With today’s highly anticipated release of the MAKE Ultimate Guide to 3D Printing and our new selection of 3D printers available in the Maker Shed, we’re fully invested in this space. We think 3D printing is going over the top and we want to help lead the charge. We will be continuing to regularly cover this tech and its maker community, with reviews of new printers here on the site, coverage in the magazine, books, and likely, future print guides.

Our “Ultimate Guide” is really just the beginning of the conversation, us putting a stake in the ground. To produce it, we got together a dozen makers, both established luminaries in the field and tech enthusiasts with some significant connection to 3DP. They formed a kind of high-powered users group. We set up 15 of the top printers of the moment, grouped the testers into teams of two, and let them have at it over a very long, action-packed weekend. We first established a rubric, a testing protocol, that we were all happy with and then began to put the printers through a series of rigorous tests, trying to keep everything as equal and fair as possible. After the tests, and group conversations around our findings, each test team wrote up a review, including test results, tech specs, pro tips we collected from super-users of each machine, and finally, we made determinations of our standouts amongst the test group.

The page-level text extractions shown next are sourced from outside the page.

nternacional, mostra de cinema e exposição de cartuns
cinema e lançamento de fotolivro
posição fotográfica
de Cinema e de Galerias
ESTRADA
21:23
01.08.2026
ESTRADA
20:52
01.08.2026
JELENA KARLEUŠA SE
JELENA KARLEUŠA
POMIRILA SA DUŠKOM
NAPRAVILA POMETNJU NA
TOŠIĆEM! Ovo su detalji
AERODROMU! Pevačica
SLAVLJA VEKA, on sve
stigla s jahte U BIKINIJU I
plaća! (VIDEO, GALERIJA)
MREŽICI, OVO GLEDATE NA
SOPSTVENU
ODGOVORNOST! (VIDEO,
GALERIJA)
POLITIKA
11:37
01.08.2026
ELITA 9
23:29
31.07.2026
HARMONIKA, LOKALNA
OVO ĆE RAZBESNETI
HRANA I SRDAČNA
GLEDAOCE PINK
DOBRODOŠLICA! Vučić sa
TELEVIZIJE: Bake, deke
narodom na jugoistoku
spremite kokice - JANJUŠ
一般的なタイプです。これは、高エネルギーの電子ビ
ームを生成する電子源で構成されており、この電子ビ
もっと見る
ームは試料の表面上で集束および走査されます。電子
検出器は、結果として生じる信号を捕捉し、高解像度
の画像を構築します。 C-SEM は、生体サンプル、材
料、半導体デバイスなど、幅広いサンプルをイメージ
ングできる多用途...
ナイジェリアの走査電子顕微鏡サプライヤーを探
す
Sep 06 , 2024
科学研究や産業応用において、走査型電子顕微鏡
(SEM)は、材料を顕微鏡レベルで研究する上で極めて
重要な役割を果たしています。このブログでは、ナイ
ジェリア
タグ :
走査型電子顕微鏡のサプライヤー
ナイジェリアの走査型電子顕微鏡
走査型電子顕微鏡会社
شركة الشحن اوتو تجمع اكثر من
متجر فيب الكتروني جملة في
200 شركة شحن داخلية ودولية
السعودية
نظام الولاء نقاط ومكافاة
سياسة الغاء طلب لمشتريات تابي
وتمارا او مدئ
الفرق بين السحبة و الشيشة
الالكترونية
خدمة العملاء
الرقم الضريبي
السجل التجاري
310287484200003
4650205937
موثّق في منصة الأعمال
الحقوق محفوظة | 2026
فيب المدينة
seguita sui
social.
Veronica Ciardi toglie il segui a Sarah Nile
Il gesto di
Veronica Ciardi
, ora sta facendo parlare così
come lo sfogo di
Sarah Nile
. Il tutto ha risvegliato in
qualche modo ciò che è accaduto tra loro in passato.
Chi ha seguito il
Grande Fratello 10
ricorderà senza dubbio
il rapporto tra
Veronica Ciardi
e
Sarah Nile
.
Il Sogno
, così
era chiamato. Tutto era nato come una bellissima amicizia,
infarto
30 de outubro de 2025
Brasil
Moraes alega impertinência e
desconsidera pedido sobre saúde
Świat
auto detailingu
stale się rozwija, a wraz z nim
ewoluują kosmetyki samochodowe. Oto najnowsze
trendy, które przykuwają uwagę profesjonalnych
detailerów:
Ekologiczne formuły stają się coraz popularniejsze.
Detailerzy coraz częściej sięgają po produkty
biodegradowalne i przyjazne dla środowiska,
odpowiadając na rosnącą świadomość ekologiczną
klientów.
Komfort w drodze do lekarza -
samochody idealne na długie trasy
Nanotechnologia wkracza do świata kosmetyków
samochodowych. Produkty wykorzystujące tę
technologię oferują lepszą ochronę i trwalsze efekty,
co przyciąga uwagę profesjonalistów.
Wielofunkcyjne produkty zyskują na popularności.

Even with our attempts at rigor and fairness, these are ultimately subjective reviews, relative to the opinions, tastes, and experience levels of the testers. We knew from the start there was going to be debate and disagreement over our decisions and we welcome this. To that end, we have a 3D Printing landing page here on the site, and each printer has a review preview and each of these pages includes a comments area where you can share your experiences with the machine, your opinions on which machines you like and why, and where you think our test team got it wrong. We hope you’ll join in the discussion. We’d especially like to hear from those who buy machines based on our recommendations and what your experiences are of setting up and using your new printer. We’d also love to see the things that you design and print out.

This is an exciting new chapter in the 3D printer story. We wrote the first piece of it. We hope you’ll help us flesh out the rest of the story.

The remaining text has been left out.